WORK TO BE COMPLETED
Below are the records; locate each line with the word "para" and copy it.

Top of SUPPLIED ENTRIES

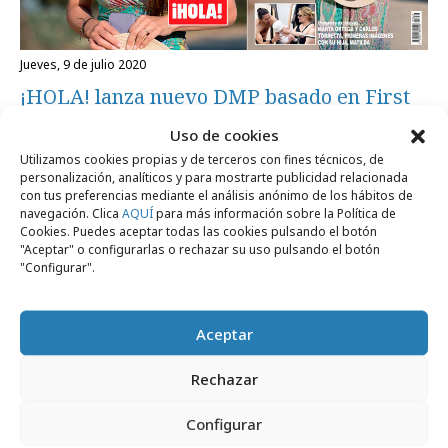
jueves, 9 de julio 2020
¡HOLA! lanza nuevo DMP basado en First
Party Data
Uso de cookies
Utilizamos cookies propias y de terceros con fines técnicos, de
personalización, analíticos y para mostrarte publicidad relacionada
con tus preferencias mediante el análisis anónimo de los hábitos de
navegación. Clica
AQUÍ
para más información sobre la Política de
Cookies. Puedes aceptar todas las cookies pulsando el botón
"Aceptar" o configurarlas o rechazar su uso pulsando el botón
Artículos recientes
"Configurar".
Aceptar
Medios
Rechazar
Configurar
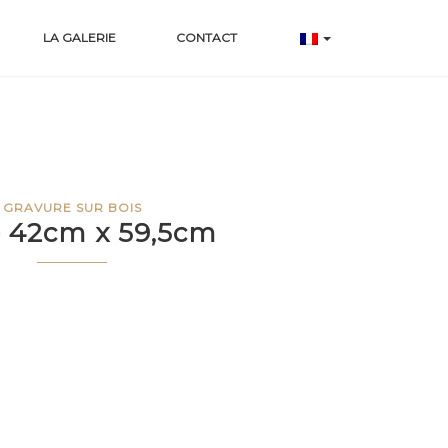
LA GALERIE
CONTACT
GRAVURE SUR BOIS
– 42cm x 59,5cm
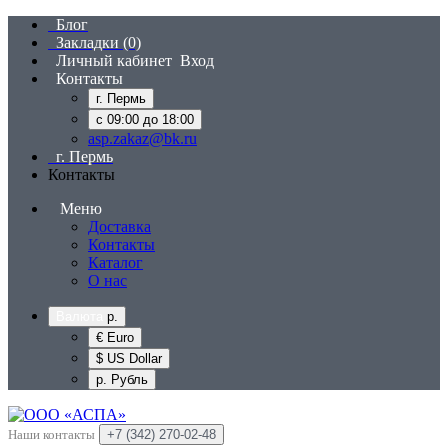
Блог
Закладки (0)
Личный кабинет
Вход
Контакты
г. Пермь
с 09:00 до 18:00
asp.zakaz@bk.ru
г. Пермь
Контакты
Меню
Доставка
Контакты
Каталог
О нас
Валюта
р.
€ Euro
$ US Dollar
р. Рубль
Наши контакты
+7 (342) 270-02-48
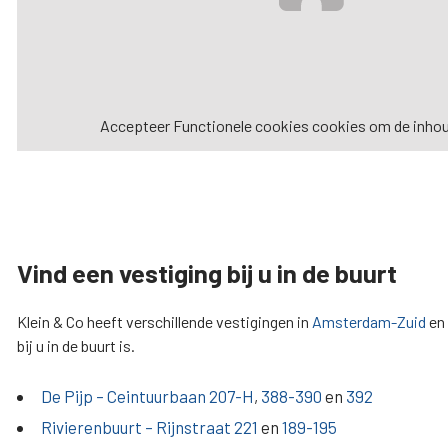
Accepteer
Functionele cookies
cookies om de inhoud
Vind een vestiging bij u in de buurt
Klein & Co heeft verschillende vestigingen in
Amsterdam-Zuid
en
bij u in de buurt is.
De Pijp – Ceintuurbaan
207-H
,
388-390
en
392
Rivierenbuurt – Rijnstraat
221
en
189-195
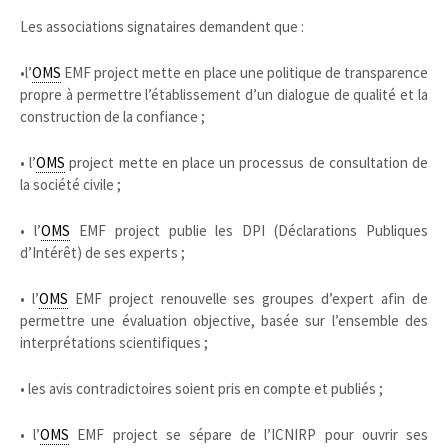
Les associations signataires demandent que :
•l’
OMS
EMF project mette en place une politique de transparence
propre à permettre l’établissement d’un dialogue de qualité et la
construction de la confiance ;
• l’
OMS
project mette en place un processus de consultation de
la société civile ;
• l’
OMS
EMF project publie les DPI (Déclarations Publiques
d’Intérêt) de ses experts ;
• l’
OMS
EMF project renouvelle ses groupes d’expert afin de
permettre une évaluation objective, basée sur l’ensemble des
interprétations scientifiques ;
• les avis contradictoires soient pris en compte et publiés ;
• l’
OMS
EMF project se sépare de l’ICNIRP pour ouvrir ses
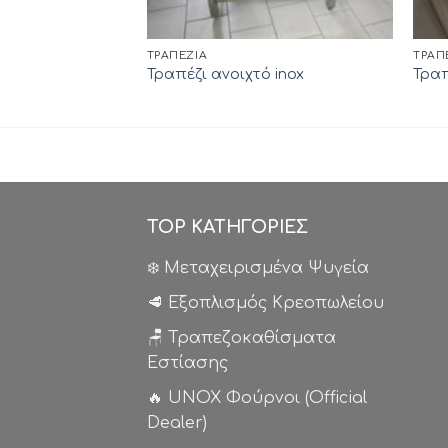
ΤΡΑΠΈΖΙΑ
ΤΡΑΠ
Τραπέζι ανοιχτό inox
Τραπ
TOP ΚΑΤΗΓΟΡΙΕΣ
❄️ Μεταχειρισμένα Ψυγεία
🥩 Εξοπλισμός Κρεοπωλείου
🪑 Τραπεζοκαθίσματα
Εστίασης
🔥 UNOX Φούρνοι (Official
Dealer)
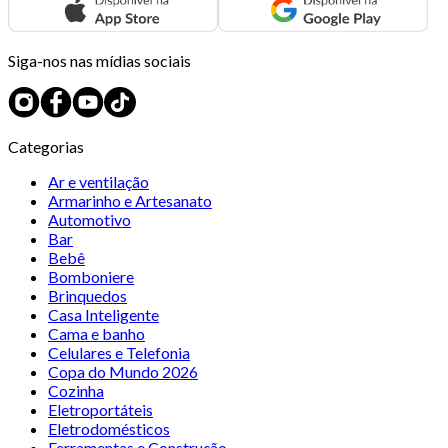
Siga-nos nas mídias sociais
Categorias
Ar e ventilação
Armarinho e Artesanato
Automotivo
Bar
Bebê
Bomboniere
Brinquedos
Casa Inteligente
Cama e banho
Celulares e Telefonia
Copa do Mundo 2026
Cozinha
Eletroportáteis
Eletrodomésticos
Ferramentas e Construção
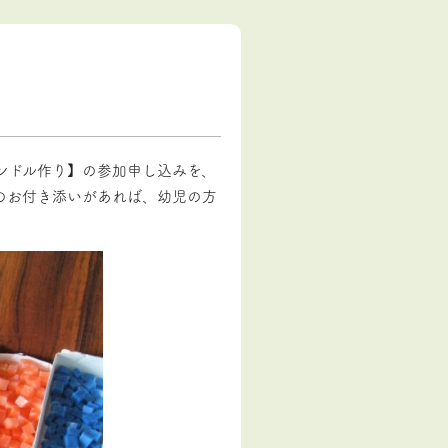
ャンドル作り】の参加申し込みを、
のお付き添いがあれば、幼児の方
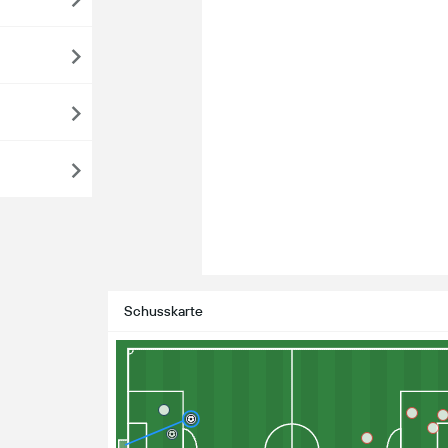
Schusskarte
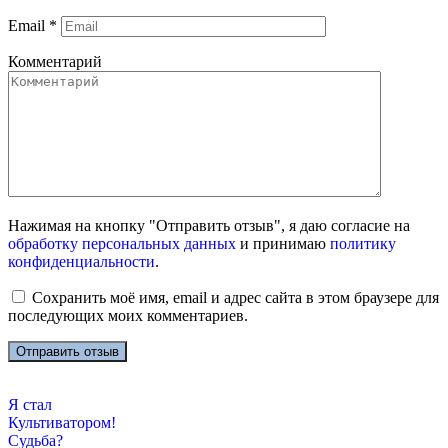
Email
*
Комментарий
Нажимая на кнопку "Отправить отзыв", я даю согласие на
обработку персональных данных
и принимаю
политику
конфиденциальности
.
Сохранить моё имя, email и адрес сайта в этом браузере для
последующих моих комментариев.
Я стал
Культиватором!
Судьба?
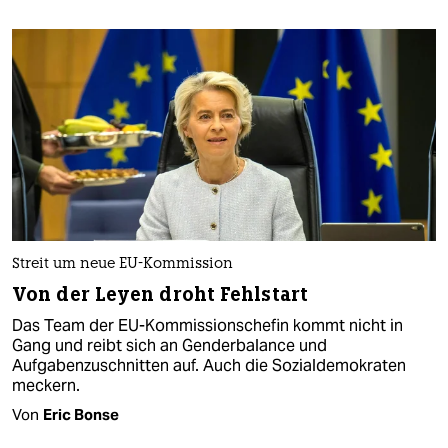
Streit um neue EU-Kommission
Von der Leyen droht Fehlstart
Das Team der EU-Kommissionschefin kommt nicht in
Gang und reibt sich an Genderbalance und
Aufgabenzuschnitten auf. Auch die Sozialdemokraten
meckern.
Von
Eric Bonse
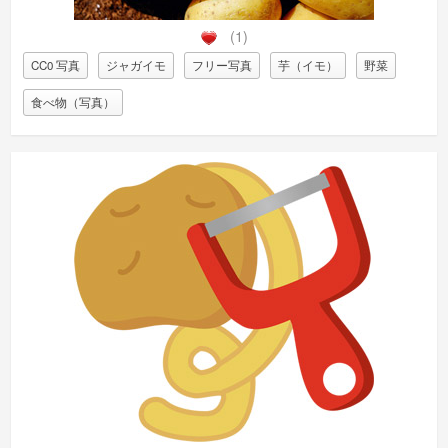
(1)
CC0 写真
ジャガイモ
フリー写真
芋（イモ）
野菜
食べ物（写真）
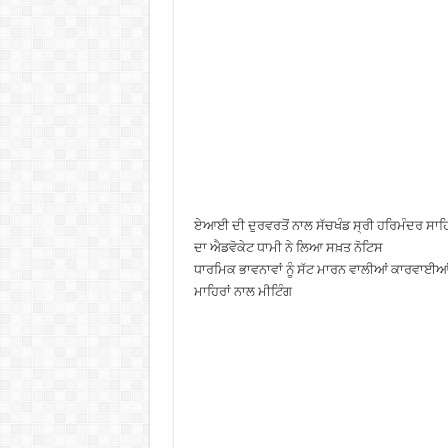
ਏਆਈ ਦੀ ਦੁਰਵਰਤੋਂ ਨਾਲ ਸੱਚਖੰਡ ਸ੍ਰੀ ਹਰਿਮੰਦਰ ਸਾ
ਦਾ ਐਡਵੋਕੇਟ ਧਾਮੀ ਨੇ ਲਿਆ ਸਖ਼ਤ ਨੋਟਿਸ
ਧਾਰਮਿਕ ਭਾਵਨਾਵਾਂ ਨੂੰ ਸੱਟ ਮਾਰਨ ਵਾਲੀਆਂ ਕਾਰਵਾਈਆਂ
ਮਾਹਿਰਾਂ ਨਾਲ ਮੀਟਿੰਗ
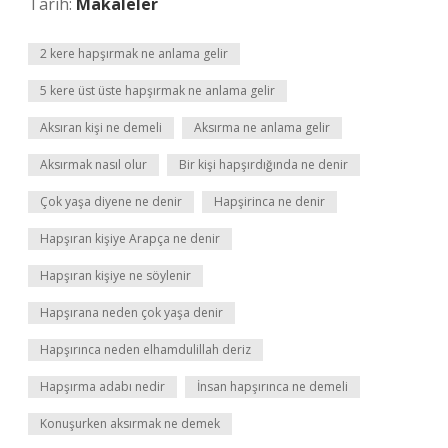
Tarih:
Makaleler
2 kere hapşırmak ne anlama gelir
5 kere üst üste hapşırmak ne anlama gelir
Aksıran kişi ne demeli
Aksırma ne anlama gelir
Aksırmak nasıl olur
Bir kişi hapşırdığında ne denir
Çok yaşa diyene ne denir
Hapşirinca ne denir
Hapşıran kişiye Arapça ne denir
Hapşıran kişiye ne söylenir
Hapşırana neden çok yaşa denir
Hapşırınca neden elhamdulillah deriz
Hapşırma adabı nedir
İnsan hapşırınca ne demeli
Konuşurken aksırmak ne demek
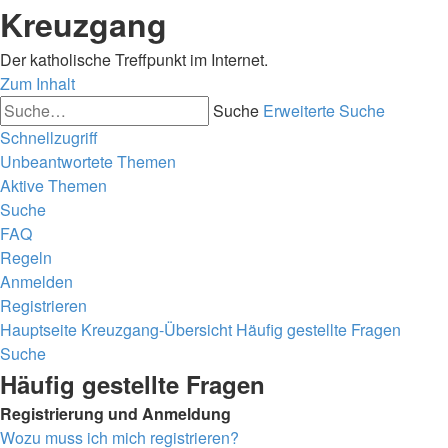
Kreuzgang
Der katholische Treffpunkt im Internet.
Zum Inhalt
Suche
Erweiterte Suche
Schnellzugriff
Unbeantwortete Themen
Aktive Themen
Suche
FAQ
Regeln
Anmelden
Registrieren
Hauptseite
Kreuzgang-Übersicht
Häufig gestellte Fragen
Suche
Häufig gestellte Fragen
Registrierung und Anmeldung
Wozu muss ich mich registrieren?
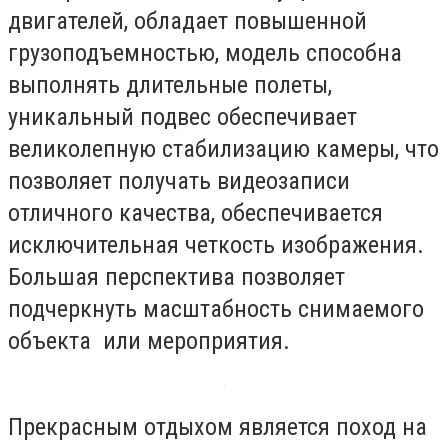
двигателей, обладает повышенной
грузоподъемностью, модель способна
выполнять длительные полеты,
уникальный подвес обеспечивает
великолепную стабилизацию камеры, что
позволяет получать видеозаписи
отличного качества, обеспечивается
исключительная четкость изображения.
Большая перспектива позволяет
подчеркнуть масштабность снимаемого
объекта или мероприятия.
Прекрасным отдыхом является поход на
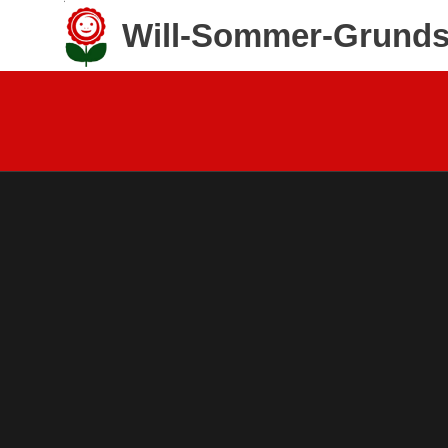
Zum
Will-Sommer-Grunds
Inhalt
springen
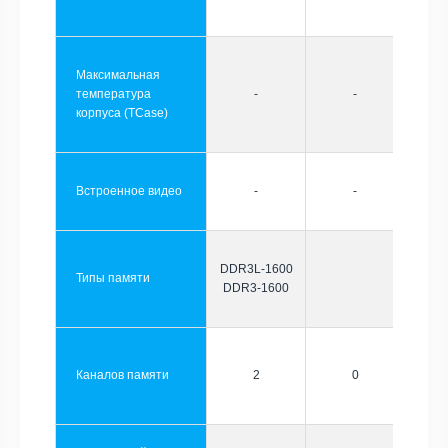
Максимальная
температура
-
-
корпуса (TCase)
Встроенное видео
-
-
DDR3L-1600
Типы памяти
DDR3-1600
Каналов памяти
2
0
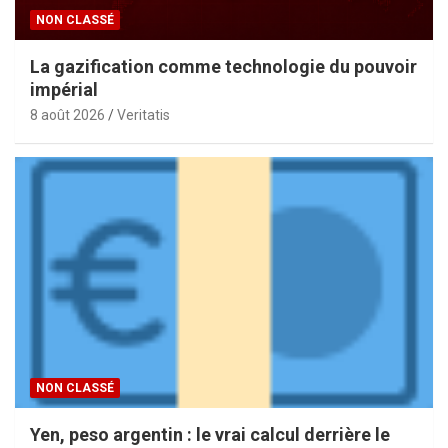
NON CLASSÉ
La gazification comme technologie du pouvoir
impérial
8 août 2026
Veritatis
NON CLASSÉ
Yen, peso argentin : le vrai calcul derrière le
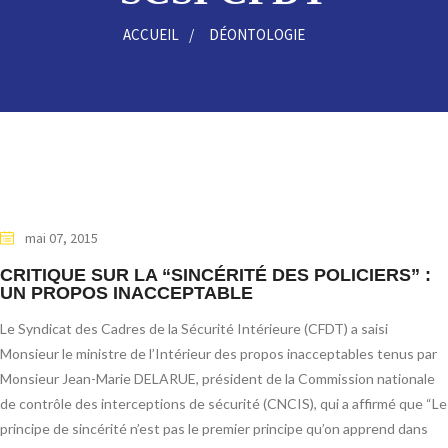
ACCUEIL
DÉONTOLOGIE
mai 07, 2015
CRITIQUE SUR LA “SINCÉRITÉ DES POLICIERS” :
UN PROPOS INACCEPTABLE
Le Syndicat des Cadres de la Sécurité Intérieure (CFDT) a saisi
Monsieur le ministre de l’Intérieur des propos inacceptables tenus par
Monsieur Jean-Marie DELARUE, président de la Commission nationale
de contrôle des interceptions de sécurité (CNCIS), qui a affirmé que “Le
principe de sincérité n’est pas le premier principe qu’on apprend dans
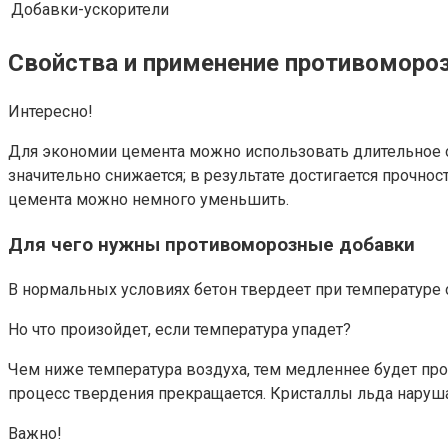
Добавки-ускорители
Свойства и применение противоморо
Интересно!
Для экономии цемента можно использовать длительное о
значительно снижается; в результате достигается прочнос
цемента можно немного уменьшить.
Для чего нужны противоморозные добавки
В нормальных условиях бетон твердеет при температуре о
Но что произойдет, если температура упадет?
Чем ниже температура воздуха, тем медленнее будет про
процесс твердения прекращается. Кристаллы льда наруша
Важно!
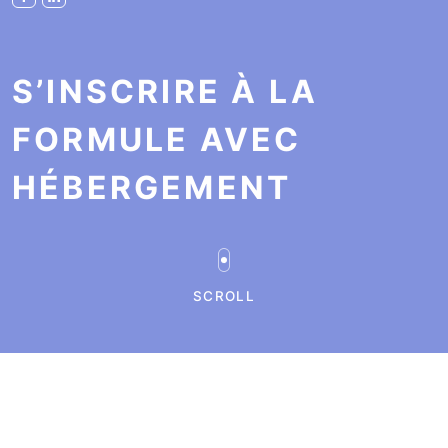
S’INSCRIRE À LA
FORMULE AVEC
HÉBERGEMENT
SCROLL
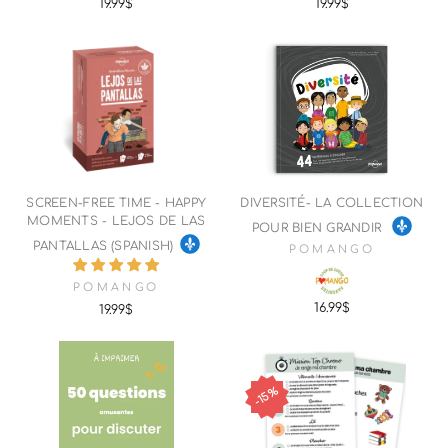
19.99$
19.99$
SCREEN-FREE TIME - HAPPY
DIVERSITÉ- LA COLLECTION
MOMENTS - LEJOS DE LAS
POUR BIEN GRANDIR
PANTALLAS (SPANISH)
POMANGO
POMANGO
16.99$
19.99$
15%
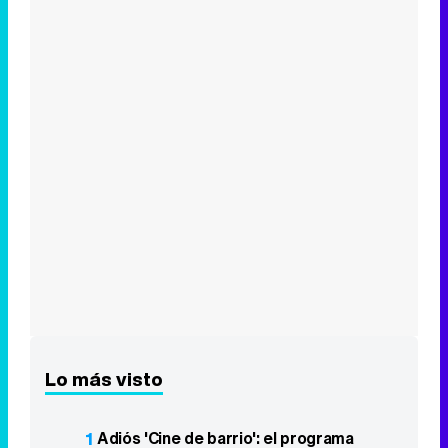
Lo más visto
1
Adiós 'Cine de barrio': el programa
abandona La 1 tras más de 30 años
2
'Barrio Esperanza' comienza el rodaje
de su segunda temporada con el fichaje
de María Castro
3
'Ordena tu vida' se estrena discreto en
La 1 y no puede con "Padre no hay más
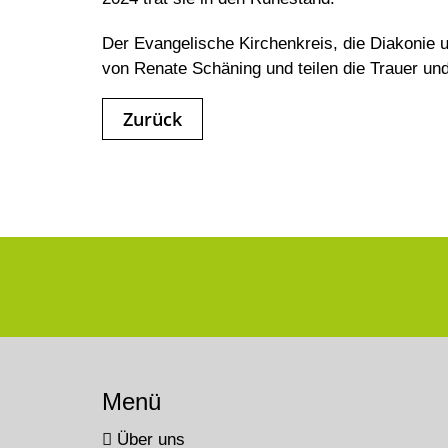
Der Evangelische Kirchenkreis, die Diakonie 
von Renate Schäning und teilen die Trauer un
Zurück
Menü
Über uns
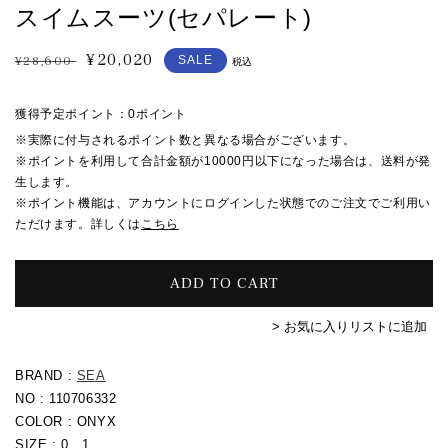
スイムスーツ(セパレート)
¥20,020
通
セ
¥28,600
SALE
税込
常
ー
価
ル
獲得予定ポイント：
0ポイント
格
価
※実際に付与されるポイント数と異なる場合がございます。
格
※ポイントを利用して合計金額が10000円以下になった場合は、送料が発
生します。
※ポイント機能は、アカウントにログインした状態でのご注文でご利用い
ただけます。詳しくは
こちら
ADD TO CART
> お気に入りリストに追加
BRAND :
SEA
NO : 110706332
COLOR : ONYX
SIZE : 0、1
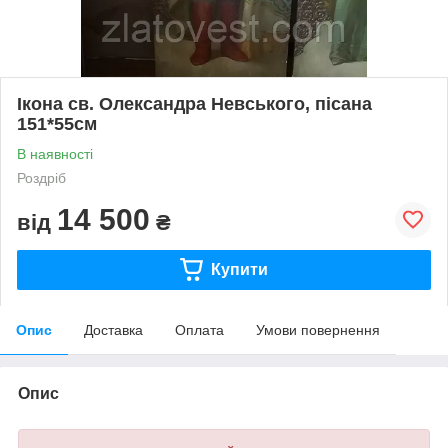
Ікона св. Олександра Невського, пісана
151*55см
В наявності
Роздріб
14 500
від
₴
Купити
Опис
Доставка
Оплата
Умови повернення
Опис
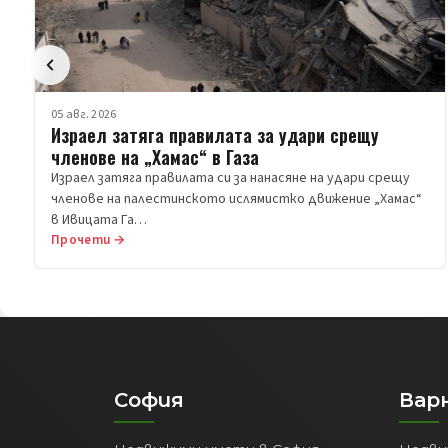
05 авг. 2026
Израел затяга правилата за удари срещу
членове на „Хамас“ в Газа
Израел затяга правилата си за нанасяне на удари срещу
членове на палестинското ислямистко движение „Хамас“
в Ивицата Га…
Прочети →
София
Вар
Недвижими имоти в София
Недви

Bottom of SUPPLIED ENTRIES

ANSWER SECTION
personalización, analíticos y para mostrarte publicidad relacionada
para más información sobre la Política de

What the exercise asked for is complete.